Sunday, in-queue– what if my national identity sells out? Flags flapping, helpers and hi-five, (take a look at the absolute resilience of this volunteer!)
We had a happy b-day in-queue, where as they waited, the whole of Copland St joined in to sing, Happy Birthday! I gave him a birthday present of a poem that could move with them. If not move them.
Lovely to actually be asked by someone next in line to please share another.
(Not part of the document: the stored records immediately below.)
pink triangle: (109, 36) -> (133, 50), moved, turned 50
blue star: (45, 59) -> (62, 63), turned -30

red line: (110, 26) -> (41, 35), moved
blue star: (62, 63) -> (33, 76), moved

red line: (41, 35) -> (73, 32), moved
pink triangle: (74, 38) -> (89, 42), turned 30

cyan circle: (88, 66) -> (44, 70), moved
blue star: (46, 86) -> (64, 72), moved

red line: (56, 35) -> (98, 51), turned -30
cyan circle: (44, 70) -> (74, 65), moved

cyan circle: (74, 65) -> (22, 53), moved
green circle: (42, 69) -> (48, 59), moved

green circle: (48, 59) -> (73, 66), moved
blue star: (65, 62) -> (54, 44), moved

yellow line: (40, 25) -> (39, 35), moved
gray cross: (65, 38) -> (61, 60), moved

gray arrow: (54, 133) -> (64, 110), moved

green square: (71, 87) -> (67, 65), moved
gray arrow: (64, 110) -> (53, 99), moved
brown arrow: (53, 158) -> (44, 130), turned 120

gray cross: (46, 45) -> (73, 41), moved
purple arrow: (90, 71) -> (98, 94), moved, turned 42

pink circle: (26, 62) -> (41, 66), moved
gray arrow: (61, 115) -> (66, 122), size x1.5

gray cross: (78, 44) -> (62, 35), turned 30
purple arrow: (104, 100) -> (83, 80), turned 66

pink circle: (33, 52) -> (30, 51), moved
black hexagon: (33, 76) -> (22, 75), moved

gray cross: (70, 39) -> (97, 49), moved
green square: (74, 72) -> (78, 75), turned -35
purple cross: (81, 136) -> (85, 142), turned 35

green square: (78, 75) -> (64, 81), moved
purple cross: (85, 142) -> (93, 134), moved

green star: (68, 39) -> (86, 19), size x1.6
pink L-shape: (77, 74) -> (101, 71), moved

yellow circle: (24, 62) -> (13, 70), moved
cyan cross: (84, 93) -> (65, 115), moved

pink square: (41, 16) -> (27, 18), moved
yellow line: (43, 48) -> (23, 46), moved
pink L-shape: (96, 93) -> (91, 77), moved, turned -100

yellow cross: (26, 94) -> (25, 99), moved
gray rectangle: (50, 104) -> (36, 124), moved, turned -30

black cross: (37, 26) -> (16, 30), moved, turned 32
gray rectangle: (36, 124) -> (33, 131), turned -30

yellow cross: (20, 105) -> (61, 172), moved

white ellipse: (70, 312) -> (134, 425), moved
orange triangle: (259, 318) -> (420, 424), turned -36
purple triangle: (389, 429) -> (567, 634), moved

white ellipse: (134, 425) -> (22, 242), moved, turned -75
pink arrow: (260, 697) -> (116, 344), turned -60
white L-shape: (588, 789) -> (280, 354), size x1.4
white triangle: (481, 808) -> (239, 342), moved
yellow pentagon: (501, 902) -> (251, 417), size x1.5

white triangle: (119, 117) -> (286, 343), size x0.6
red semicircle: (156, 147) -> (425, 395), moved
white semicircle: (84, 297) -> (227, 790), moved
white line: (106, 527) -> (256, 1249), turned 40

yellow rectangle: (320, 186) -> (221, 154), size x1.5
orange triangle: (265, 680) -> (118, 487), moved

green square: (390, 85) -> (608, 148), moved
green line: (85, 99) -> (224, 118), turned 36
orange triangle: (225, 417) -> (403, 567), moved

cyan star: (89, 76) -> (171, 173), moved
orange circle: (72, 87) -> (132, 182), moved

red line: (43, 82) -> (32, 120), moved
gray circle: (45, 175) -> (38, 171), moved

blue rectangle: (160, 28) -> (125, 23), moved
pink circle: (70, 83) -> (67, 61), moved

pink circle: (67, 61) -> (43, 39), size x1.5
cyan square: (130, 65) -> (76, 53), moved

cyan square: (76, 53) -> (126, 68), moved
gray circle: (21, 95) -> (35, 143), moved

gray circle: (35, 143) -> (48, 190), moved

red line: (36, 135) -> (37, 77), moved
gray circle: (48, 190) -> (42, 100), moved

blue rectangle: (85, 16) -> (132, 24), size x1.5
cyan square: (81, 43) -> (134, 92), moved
NEXT (STORY) TELLER PLEASE
And to actually share
THE REASON YOU RUCK
“it disappears this muscle clutch
in a grinding muffled roar
an elastic snap second
a blink-less swallow…
your rising determination
thrusts me back
till I’m swinging
nestled in your hooked elbow
egg-cold and tightly stitched
brushing your heaving chest
till I’m spinning
seed-giddy, through a held breath
hurtling between seven intentions
knocking teeth loose in a tackle
at a rugby sevens line up.
Where do you think they are from? Stewart asks, of those wearing a green and gold t-shirt, boasting AUSSIE, carrying an inflatable kangaroo & clutching a curling colonial flag. Maybe there is something in a stereotype because we bonded rather quickly, and I shared the poem about the sea and Sydney-
“the bridge yawns gracefully above
houselights huddle on a stolen headland
camped conversations silenced by distance
and the inky black spill of still ocean
the water is a kiss or a slap
against the city’s concrete rim–
I can’t decide”
We cut quickly to political agitation. The Brits were the first boat people to land on Australia, ah, “she knows our history” one of them chimed in. Lets not in Britain suffer from the same amnesia that Australia does when it comes to what actually happened to get us where we are today. Empire was, and did, and settlement wasn’t really so much that as invasion, and where I come from I’m not considered Indigenous and the first people were not the first to suffer a near genocide, and there is today a Commonwealth of nations in which there is rarely (each of us) a common wealth.
Wow, what a day! Despite the slight dribble of rain, the wind blowing my poncho into a portable ‘poet’ bubble, and the tube station hold ups, (long lovely queues) – there were smiles and spectator glee.